Think of a working forest like a farm. Farms grow crops of food and other agricultural products. We need farms for our food. Working forests produce forest products and we need them for our shelter. An important difference between the two is that forestlands take years to produce a crop. Working forests spend years growing undisturbed in between intervals of harvesting. They function as an important source of clean water and as a home for wildlife every year.
One benefit of producing forest products from a working forest is that it creates income for the landowner. When the landowner has an economic return from managing trees the land will continue to be managed as a forest. There are real costs to owning forestland and if the owner can’t profit managing their forest, they may be forced to develope it into housing subdivisions or some other non-forest use. Then the wildlife habitat may be lost. In a sense the income from producing forest products protects these forests by making growing trees economically sustainable .
All of our forests are important as wildlife habitat. The conventional wisdom is that mature forest provide the best habitat. That is true for species of wildlife that prefer mature forests. However, many species have different habitat needs that include forest at every age.
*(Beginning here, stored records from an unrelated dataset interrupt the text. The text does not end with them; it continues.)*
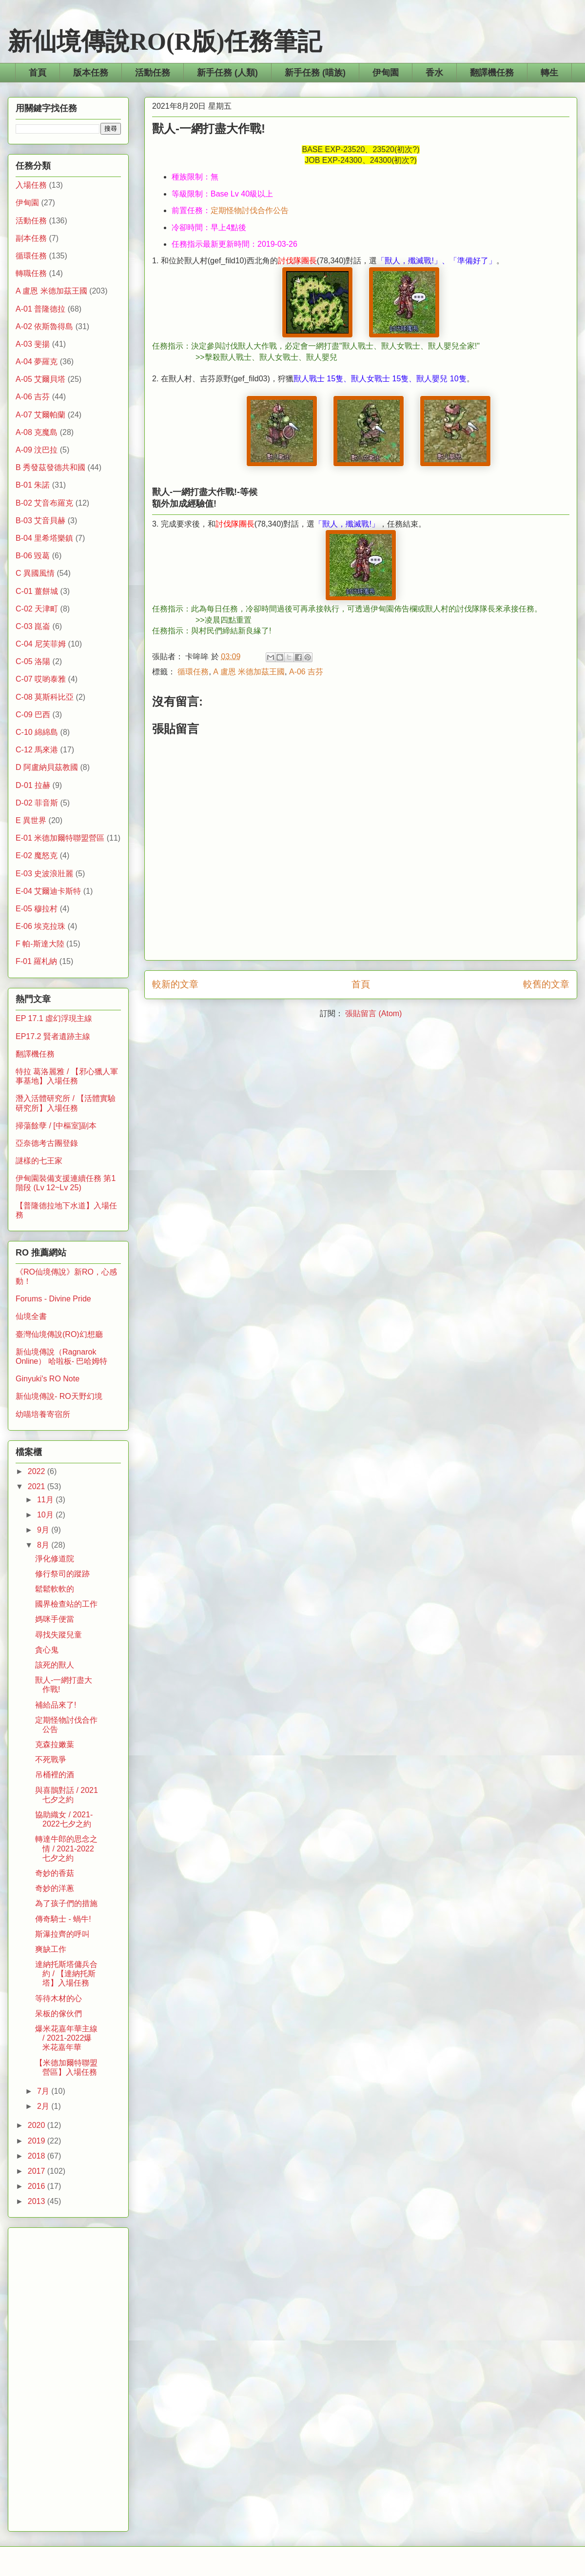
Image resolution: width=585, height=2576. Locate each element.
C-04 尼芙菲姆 (41, 644)
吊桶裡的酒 (54, 1774)
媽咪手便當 (54, 1619)
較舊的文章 (546, 984)
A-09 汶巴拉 (37, 450)
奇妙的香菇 (54, 1873)
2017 (37, 2171)
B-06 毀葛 (33, 555)
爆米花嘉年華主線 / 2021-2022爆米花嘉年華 (66, 2038)
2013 (37, 2201)
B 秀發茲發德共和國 (50, 467)
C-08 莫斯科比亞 (45, 697)
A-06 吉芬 (306, 672)
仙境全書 (31, 1316)
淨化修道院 (54, 1558)
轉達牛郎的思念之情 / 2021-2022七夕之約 (66, 1848)
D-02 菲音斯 (37, 803)
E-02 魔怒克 (37, 855)
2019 (37, 2141)
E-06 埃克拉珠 (40, 926)
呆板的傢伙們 (58, 2013)
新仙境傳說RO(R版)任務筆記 (165, 41)
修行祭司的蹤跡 (62, 1574)
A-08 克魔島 (37, 432)
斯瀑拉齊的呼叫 (62, 1934)
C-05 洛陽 (33, 661)
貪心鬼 (46, 1650)
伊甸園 (385, 73)
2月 (44, 2106)
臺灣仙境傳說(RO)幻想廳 (59, 1334)
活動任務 (152, 73)
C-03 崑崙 (33, 626)
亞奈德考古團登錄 (47, 1143)
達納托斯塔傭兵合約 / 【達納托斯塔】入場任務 (66, 1973)
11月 (46, 1499)
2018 (37, 2156)
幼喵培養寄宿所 (43, 1414)
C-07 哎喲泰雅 (41, 679)
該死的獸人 (54, 1665)
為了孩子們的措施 (66, 1903)
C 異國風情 (35, 573)
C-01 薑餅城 (37, 591)
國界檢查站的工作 (66, 1604)
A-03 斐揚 (33, 344)
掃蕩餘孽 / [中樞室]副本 (56, 1125)
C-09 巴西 (33, 714)
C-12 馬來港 (37, 750)
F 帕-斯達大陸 (40, 944)
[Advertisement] (68, 2377)
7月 (44, 2091)
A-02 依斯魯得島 (44, 326)
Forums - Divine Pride (53, 1299)
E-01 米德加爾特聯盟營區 (60, 838)
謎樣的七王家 (39, 1161)
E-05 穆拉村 (37, 909)
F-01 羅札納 (36, 961)
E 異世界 (31, 820)
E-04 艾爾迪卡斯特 (48, 891)
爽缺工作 (50, 1949)
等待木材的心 (58, 1998)
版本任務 (90, 73)
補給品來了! (55, 1705)
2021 (37, 1486)
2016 (37, 2186)
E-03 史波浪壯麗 (44, 873)
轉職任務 (31, 273)
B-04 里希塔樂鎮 (44, 538)
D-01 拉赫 (33, 785)
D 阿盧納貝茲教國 (47, 767)
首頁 (37, 73)
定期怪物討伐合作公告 (250, 210)
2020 (37, 2125)
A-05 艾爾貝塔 (40, 379)
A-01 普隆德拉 (40, 309)
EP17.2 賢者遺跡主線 (53, 1036)
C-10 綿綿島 (37, 732)
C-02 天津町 (37, 609)
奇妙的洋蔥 (54, 1888)
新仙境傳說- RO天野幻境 (59, 1396)
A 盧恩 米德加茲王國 (249, 672)
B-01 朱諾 (33, 485)
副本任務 (31, 238)
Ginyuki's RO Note (47, 1379)
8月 (44, 1545)
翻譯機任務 (492, 73)
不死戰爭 (50, 1759)
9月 (44, 1530)
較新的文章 (175, 984)
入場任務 (31, 185)
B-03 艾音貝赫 (40, 520)
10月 (46, 1515)
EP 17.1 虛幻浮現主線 (54, 1018)
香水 (434, 73)
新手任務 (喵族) (315, 73)
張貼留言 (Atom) (373, 1013)
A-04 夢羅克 (37, 361)
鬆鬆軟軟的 (54, 1589)
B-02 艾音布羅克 (44, 503)
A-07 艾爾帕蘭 (40, 415)
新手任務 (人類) (227, 73)
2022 (37, 1471)
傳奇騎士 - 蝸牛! (63, 1919)
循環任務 (193, 672)
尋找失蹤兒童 (58, 1635)
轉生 (549, 73)
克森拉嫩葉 (54, 1744)
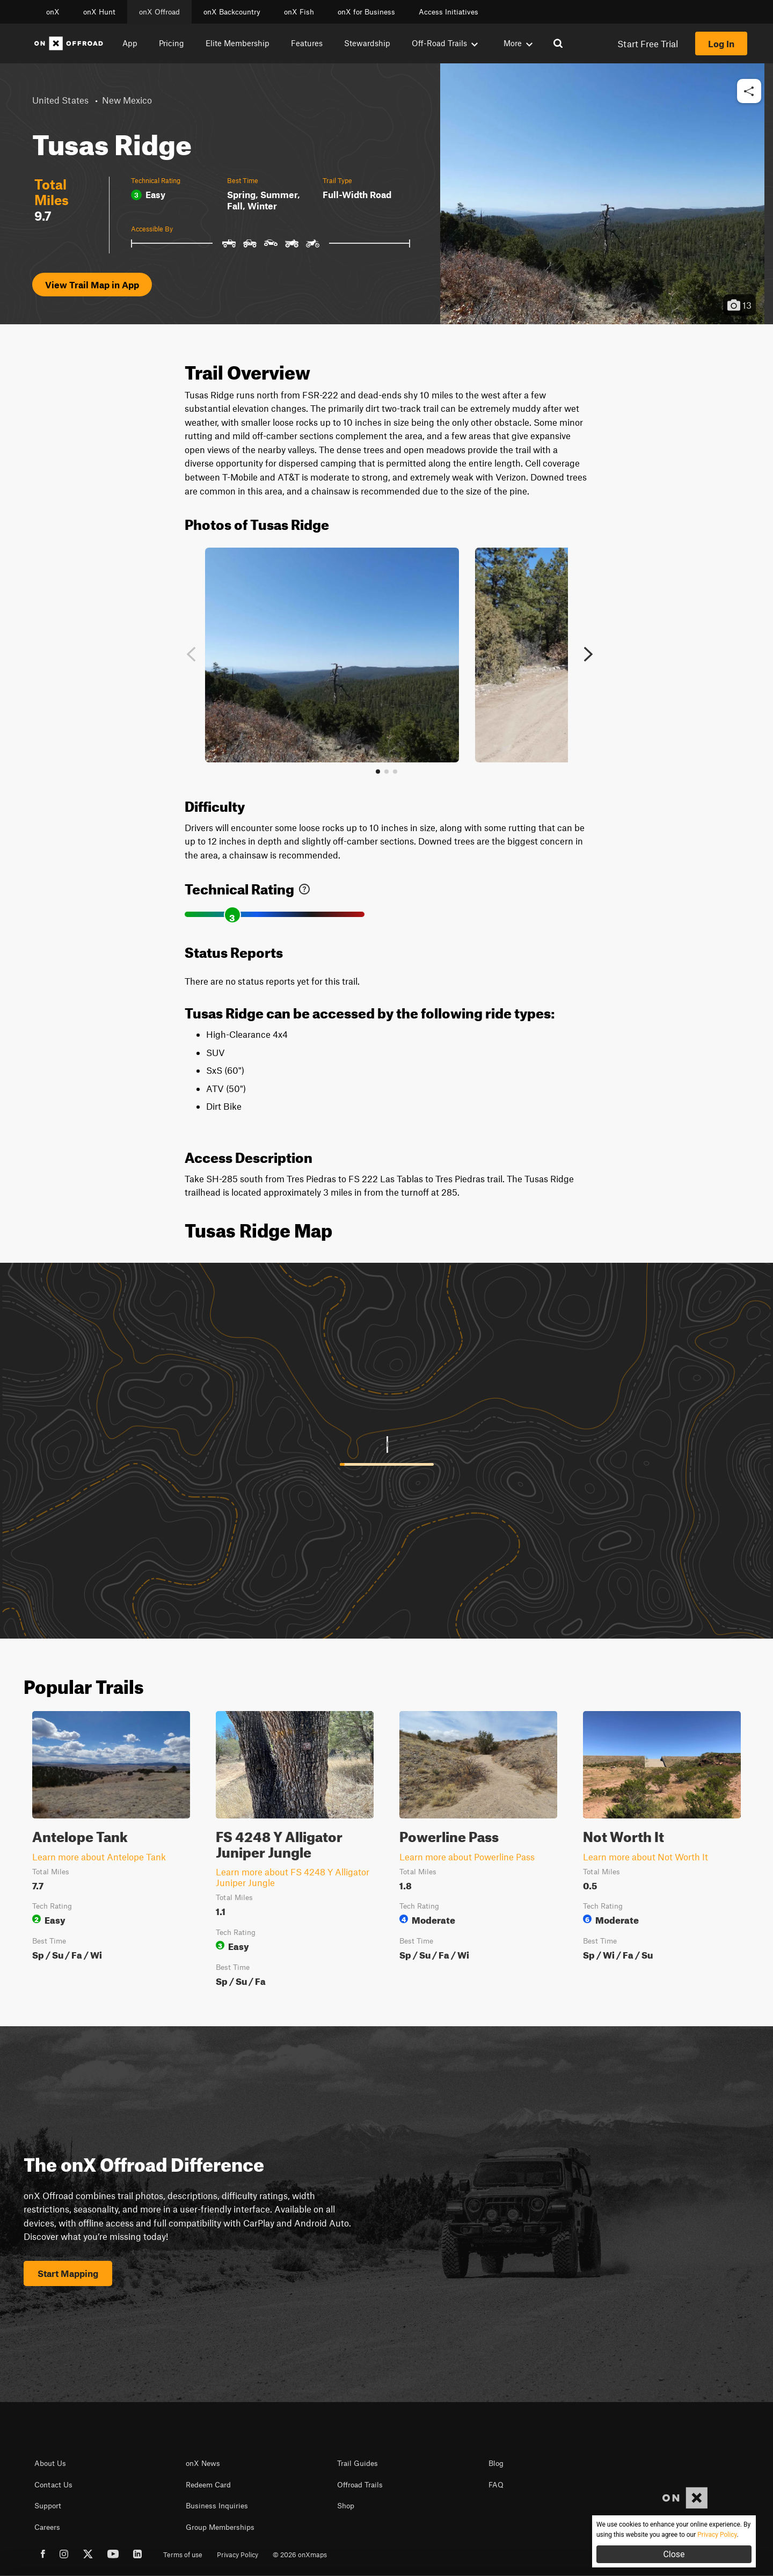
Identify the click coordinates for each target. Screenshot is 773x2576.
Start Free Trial (647, 43)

Forests containing a greater diversity in habitats ranging from mature forest to freshly created openings will support a larger variety of species. Openings are created during harvesting. These openings are planted and then the seedlings begin to grow. Over time the forests develope a great diversity of trees in different age groups. This patchwork of different habitat is available to support many species of wildlife.
Working forests aren’t parks, but can still be available for recreation. Hikers, campers and hunters visit these forests year after year. I’m not saying that the working forests are better than the parks, but they each have unique purposes.
Forests are managed by different government agencies, private entities and individuals with a variety of goals. Forestland management is a topic I will explore more in the future. It warrants a full post.